Yes, came from my lease. Going back in the morning to try for one bigger.


----------



## Torre87 (Nov 11, 2014)

*chattooga county bucks.*

I have 100 acres that I hunt in Chattooga county and have yet to see any running at all. The does are all still in groups and the bucks seem to very inactive. Anyone else have this going on? I wonder when they will be running around like crazy.


----------



## tonyrittenhouse (Nov 11, 2014)

*rut*

The buck I killed was grunting every step he took walking through the woods. A week ago I had a buck chase a doe by me so fast that I could not even get my gun up he chased her completely out of sight. That is actually the only chasing I have seen but I have been getting a lot of trail cam pic's of random bucks just walking through the woods all times of the day. The buck I killed smelled really bad his legs were very black and like I said he was grunting every step I did not see a doe but he may have been trailing one.


----------



## rutman (Nov 11, 2014)

Torre87 said:


> I have 100 acres that I hunt in Chattooga county and have yet to see any running at all. The does are all still in groups and the bucks seem to very inactive. Anyone else have this going on? I wonder when they will be running around like crazy.


All depends on what part of the county you're in. Some areas rut in early Nov...others may not be until December


----------



## tonyrittenhouse (Nov 12, 2014)

*Rut*

It usually happens late Dec. or even in Jan. after deer season on our lease. But, for some reason it is happening really early this year.


----------



## The Hunter (Nov 12, 2014)

I'm hoping with this big front coming threw they will be on their feet and chasing


----------



## Gabooner (Nov 13, 2014)

December has been the best time for the bigger bucks to rut at our lease in Chattooga County, but with this cold weather coming in over the next week or so, they may get up chasing earlier.


----------



## Gabooner (Nov 13, 2014)

Congrats Tony on a nice buck.


----------



## Torre87 (Nov 13, 2014)

The Hunter said:


> I'm hoping with this big front coming threw they will be on their feet and chasing



This is exactly what I thinking.
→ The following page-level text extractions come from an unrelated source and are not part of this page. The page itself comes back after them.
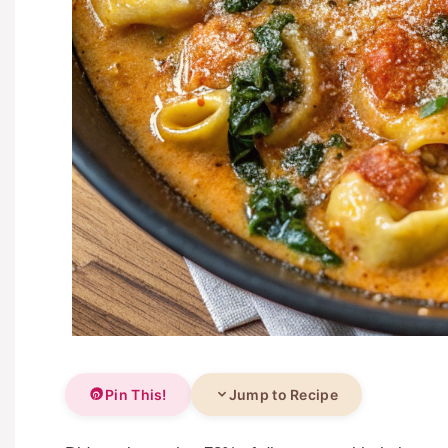
Pin This!
Jump to Recipe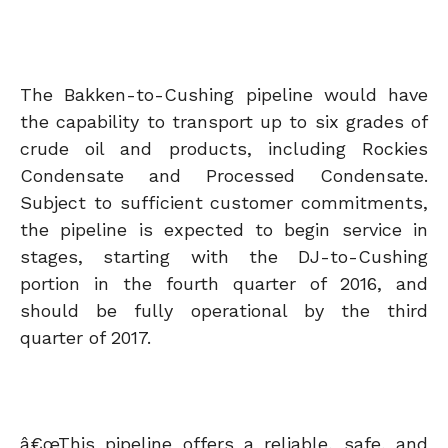
The Bakken-to-Cushing pipeline would have
the capability to transport up to six grades of
crude oil and products, including Rockies
Condensate and Processed Condensate.
Subject to sufficient customer commitments,
the pipeline is expected to begin service in
stages, starting with the DJ-to-Cushing
portion in the fourth quarter of 2016, and
should be fully operational by the third
quarter of 2017.
â€œThis pipeline offers a reliable, safe, and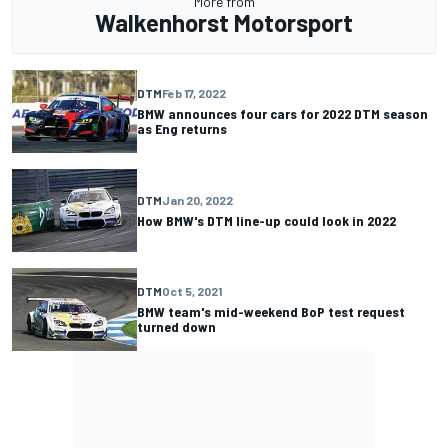
More from
Walkenhorst Motorsport
DTM
Feb 17, 2022
BMW announces four cars for 2022 DTM season
as Eng returns
DTM
Jan 20, 2022
How BMW's DTM line-up could look in 2022
DTM
Oct 5, 2021
BMW team's mid-weekend BoP test request
turned down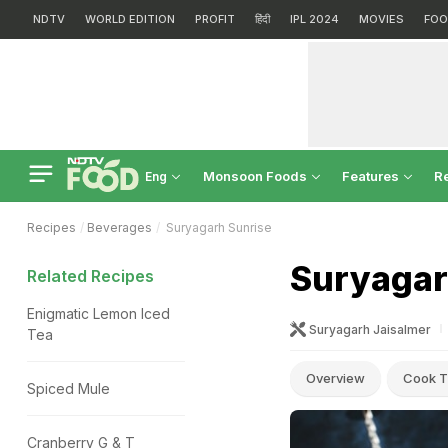
NDTV
WORLD EDITION
PROFIT
हिंदी
IPL 2024
MOVIES
FOO
Monsoon Foods
Features
R
Eng
Recipes
Beverages
Suryagarh Sunrise
Suryagar
Related Recipes
Enigmatic Lemon Iced
Suryagarh Jaisalmer
Tea
Overview
Cook T
Spiced Mule
Cranberry G & T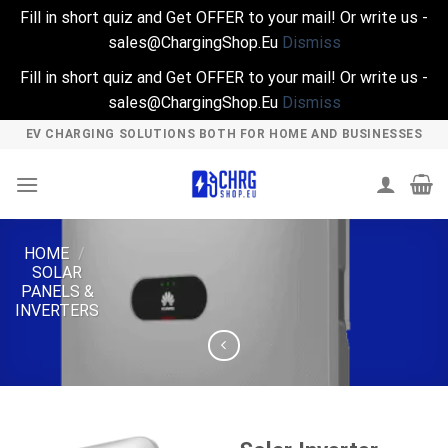
Fill in short quiz and Get OFFER to your mail! Or write us -
sales@ChargingShop.Eu
Dismiss
Fill in short quiz and Get OFFER to your mail! Or write us -
sales@ChargingShop.Eu
Dismiss
Skip
EV CHARGING SOLUTIONS BOTH FOR HOME AND BUSINESSES
to
content
HOME
/
SOLAR
PANELS &
INVERTERS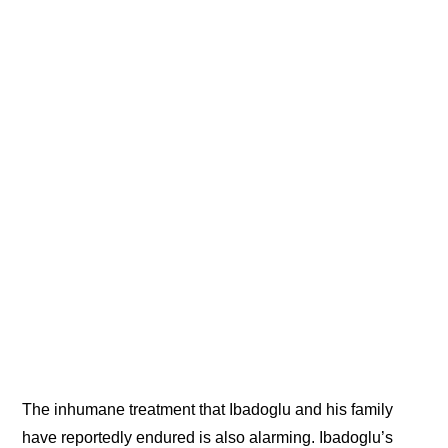
The inhumane treatment that Ibadoglu and his family
have reportedly endured is also alarming. Ibadoglu’s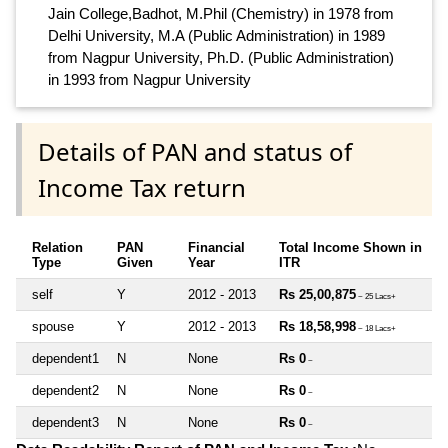
Jain College,Badhot, M.Phil (Chemistry) in 1978 from
Delhi University, M.A (Public Administration) in 1989
from Nagpur University, Ph.D. (Public Administration)
in 1993 from Nagpur University
Details of PAN and status of
Income Tax return
Relation
PAN
Financial
Total Income Shown in
Type
Given
Year
ITR
self
Y
2012 - 2013
Rs 25,00,875
~ 25 Lacs+
spouse
Y
2012 - 2013
Rs 18,58,998
~ 18 Lacs+
dependent1
N
None
Rs 0
~
dependent2
N
None
Rs 0
~
dependent3
N
None
Rs 0
~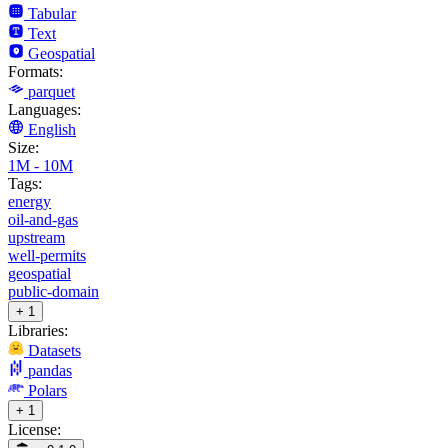
Tabular
Text
Geospatial
Formats:
parquet
Languages:
English
Size:
1M - 10M
Tags:
energy
oil-and-gas
upstream
well-permits
geospatial
public-domain
+ 1
Libraries:
Datasets
pandas
Polars
+ 1
License:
I know the more and more the wind blows outside the happier I get.


----------



## 93f150 (Nov 14, 2014)

*Good one*

I shot this chattooga county deer sun nov 9
He and another buck were chasing a doe right before dark,
He field dressed 130#


----------



## 93f150 (Nov 14, 2014)

*More pics*

More pics


----------



## Bushhog Bob (Nov 14, 2014)

Congratulations on a nice buck.  Was the other buck larger or smaller and were they together?


----------



## 93f150 (Nov 14, 2014)

Smaller and yes they were together


----------



## JDBrown (Nov 17, 2014)

We have had one killed on our lease so far this season, and couple more seen. I have not seen one myself, but I work all the time. Im off this week and after I take care of some stuff, I am going to spend as much time up there as I can. Looks like some of y'all are having a good season!


----------



## superman1275 (Nov 22, 2014)

Killed #3 doe 2 weeks ago, now waiting on big boy. Woods were dead this morning for me. Seen a doe. Heard just a couple shots. Hopefully it'll get good this week.


----------



## tonyrittenhouse (Nov 22, 2014)

*Rut*

Sitting in stand this evening, I heard a lot of noise coming through the woods about an hour before dark. A doe come running under me with a spike right on her butt, followed by at least 5 or 8 other bucks running wide open. The best I could tell they all looked like young basket rack bucks. They ran completely out of hearing distance then about 5 minutes later they came back still running the same single doe. I have never seen anything like it just wish there had been a big buck with them. Still it was a very exciting hunt.


----------



## Gabooner (Nov 24, 2014)

My son got this 8 pointer saturday morning.  The buck came into him chasing a doe. This is his biggest buck to date and he was thrilled, as was I.


----------



## Gabooner (Dec 2, 2014)

*Second buck of the year.*

My son got this buck Friday morning.  The buck came into one of our food plots chasing  5 does.  The buck got across the food plot and into the woods on the other side, came back out into the food plot chasing a spike off, and then stopped in the middle of the food plot to watch another doe.  When the buck stopped to watch the doe, my son was able to make a perfect shot and the deer only ran 50 yds.  This is his 2nd buck of the year and his biggest (7ptr. with 16" spread).  It was a very exciting hunt and glad he got to witness the rut which has been very strong this year on our lease.  Is anyone else seeing a strong rut in Chattooga County as well?


----------



## rutman (Dec 23, 2014)

Anybody hear of a giant 14pt being killed within the last week around the Gore area?


----------



## superman1275 (Dec 24, 2014)

Haven't heard of it yet, but word travels fast about one like that...deer movement around our properties have slowed down, hoping it picks up these next couple of weeks


----------



## superman1275 (Jan 26, 2015)

A little late posting this but haven't got around to do it yet, but killed this 8 pt earlier this yr. Called him to me with a grunt/bleat sequence. 3rd 8 pt in 3 years that I have called in from the same tree.


----------